William Sturgiss Lind,
Director of the Center for Cultural Conservatism
at the Free Congress Foundation, is a native
of Cleveland, Ohio, born July 9, 1947. He
graduated magna cum laude, Phi Beta Kappa
from Dartmouth College in 1969 and received
a Master's Degree in History from Princeton
University in 1971. He worked as a legislative
aide for armed services for Senator Robert
Taft, Jr., of Ohio from 1973 through 1976
and held a similar position with Senator Gary
Hart of Colorado from 1977 through 1986. He
joined Free Congress Foundation in 1987.
Mr.
Lind is author of the Maneuver Warfare Handbook
(Westview Press, 1985); co-author, with Gary
Hart, of America Can Win: The Case for Military
Reform (Adler & Adler, 1986); and co-author,
with William H. Marshner, of Cultural Conservatism:
Toward a New National Agenda (Free Congress
Foundation, 1987). He has written extensively
for both popular media, including The Washington
Post, The New York Times, and Harper's, and
professional military journals, including
The Marine Corps Gazette, U.S. Naval Institute
Proceedings and Military Review.
Mr. Lind
co-authored the prescient article, "The Changing
Face of War: Into the Fourth Generation,"
which was published in The Marine Corps Gazette
in October, 1989 and which first propounded
the concept of "Fourth Generation War." Mr.
Lind and his co-authors predicted that states
would increasingly face threats not from other
states, but from non-state forces whose primary
allegiance was to their religion, ethnic group
or ideology. Following the events of September
11, 2001, the article has been credited for
its foresight by The New York Times Magazine
and The Atlantic Monthly.
Mr. Lind is co-author
with Paul M. Weyrich of the monograph: "Why
Islam is a Threat to America and The West."
He is the author of "George W. Bush's `War
on Terrorism': Faulty Strategy and Bad Tactics?"
Both were published in 2002 by the Free Congress
Foundation.
[Have an opinion on a William Lind column? Sound off in the Discussion Boards.]
Last week, the Americans in Iraq stood on the brink of not one but three
cliffs. Now, in what appears to be a sudden attack of sanity, they have
pulled back from the edge of two.
The first was the American threat to assault the holy Shiite city of Najaf
in order to "capture or kill" militia leader Muqtada al-Sadr. When the most
powerful man in Iraq, Ayatollah Sistani, said "Don't do that," the CPA in
Baghdad had the good sense to listen. Now it appeas we may hand off the
"coalition" military presence in Najaf from the (wisely) departing Spaniards
to the Brits, rather than keeping American troops camped just outside the
city gates. If that happens, it would be another smart move on our part, as
the British are rather better at dealing with the natives than we are. It
would be comforting to have adults in charge, at least at Najaf.
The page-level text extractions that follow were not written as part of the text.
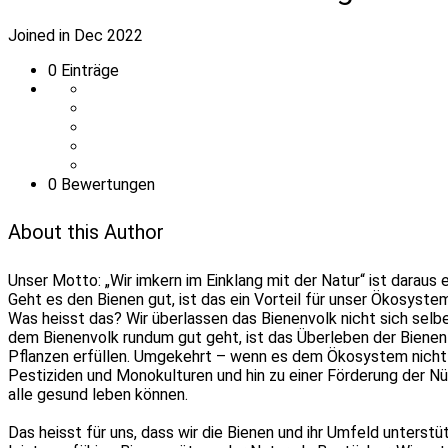
Joined in Dec 2022
0
Einträge
0 Bewertungen
About this Author
Unser Motto: „Wir imkern im Einklang mit der Natur“ ist darau
Geht es den Bienen gut, ist das ein Vorteil für unser Ökosys
Was heisst das? Wir überlassen das Bienenvolk nicht sich sel
dem Bienenvolk rundum gut geht, ist das Überleben der Bienen 
Pflanzen erfüllen. Umgekehrt – wenn es dem Ökosystem nicht g
Pestiziden und Monokulturen und hin zu einer Förderung der N
alle gesund leben können.
Das heisst für uns, dass wir die Bienen und ihr Umfeld unterst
The second precipice was the plan to renew the assault on Fallujah. At the
end of last week, the Marines were making no secret of their preparations to
go back on the offensive and take the whole city, cost what that may. The
U.S. military's spokesman in Baghdad, Army Brigadier General Mark "Kermit"
Kimmit, sounded a bit like old Saddam himself when he said, "Whether [an
opponent] is somebody who is trying to defend their city...or somebody who's
just out to kill an American, both of those will find the full force of the
United States Marine Corps and the coalition brought down on them"
(Washington Post, April 24). That sounds like "Kill 'em all and let God
sort 'em out," which is not entirely consistent with "liberation."
Suddenly, and again wisely, we have backed off. Instead of threatening to
turn Fallujah into Stalingrad, we are once more talking to Iraqi leaders in
the city and proposing joint patrols. One of the Marines' commanders,
General Mattis, was quoted in the April 26 Post saying, "We didn't come here
to fight." That is how the Marines trained to handle Fallujah, by
de-escalation. Finally, it looks as if the CPA may allow them to do it.
In both Najaf and Fallujah, the threat is not what happens in the city. It
is what happens in the rest of Iraq, and the rest of the world, if we
continue to play the bully. Fallujah has already become for many Iraqis
what the Alamo is for Texans. Shiites have joined Sunnis in its defense.
The Sunday New York Times quoted a spokesman for the Iraqi Muslim Clerics
Association saying, "We're living in beautiful days of solidarity between
people. We need to thank our enemy, the Americans. They helped us carry
out our dream." That dream is our nightmare, an intifada against the
occupation throughout Arab Iraq. When American actions help bring that
about, it is time for a change of course.
While we have stepped back from two brinks, we remain poised on a third.
That is the current plan to turn Iraq over on June 30 to an Iraqi government
that is sovereign in name only. According to the April 26 Washington Post,
"U.S. officials made clear last week that the transitional government would
have limited powers, with no authority to write new laws and no control over
U.S. military forces that would continue to operate in Iraq. Any
"government" that cannot control foreign forces operating on its soil is not
sovereign. Worse, a situation where U.S. forces continue to police Iraq
holds America down in its present quagmire, with violence and casualties
rising.
There are two ways America can leave Iraq. The first is at the request of a
genuinely sovereign Iraqi government. What America needs is for the Iraqi
government that takes over at the end of June to ask us to reduce our troop
numbers, move the troops that remain far away from Iraqi population centers
and then, after an interval measured in months, not years, leave. That is
the best outcome we can hope for, although it means the end of the neo-con
dream of an Iraq that is a "new" satellite of both America and Israel.
The second way the war in Iraq can end is with the Americans and other
"coalition" forces driven out. Last Friday, President George W. Bush said,
"America will never be run out of Iraq by a bunch of thugs and killers."
But that is exactly what will happen if we continue fighting the Iraqi
people. It is to avoid that end to the war that we must not attack
Fallujah, Najaf, or any other Iraqi city that dares to want its freedom from
a now widely-hated occupation.
Will our present sanity attack continue, allowing the U.N. to install a
genuinely sovereign Iraqi government on June 30 and thereby give us a
graceful way out? Or will we revert to type, renew the assault on Fallujah,
perhaps try an Israeli-style "assassination by Apache" of Muqtada al-Sadr
and demand that we continue to control Iraq after the end of June?
A bon mot from the summer of 1914 again comes to mind: In Berlin, the
situation is serious but not hopeless; in Vienna, it is hopeless but not
serious. At the moment, some of our commanders in Iraq are playing Berlin,
while George W. sounds like Conrad von Hoetzendorf. Which will prevail?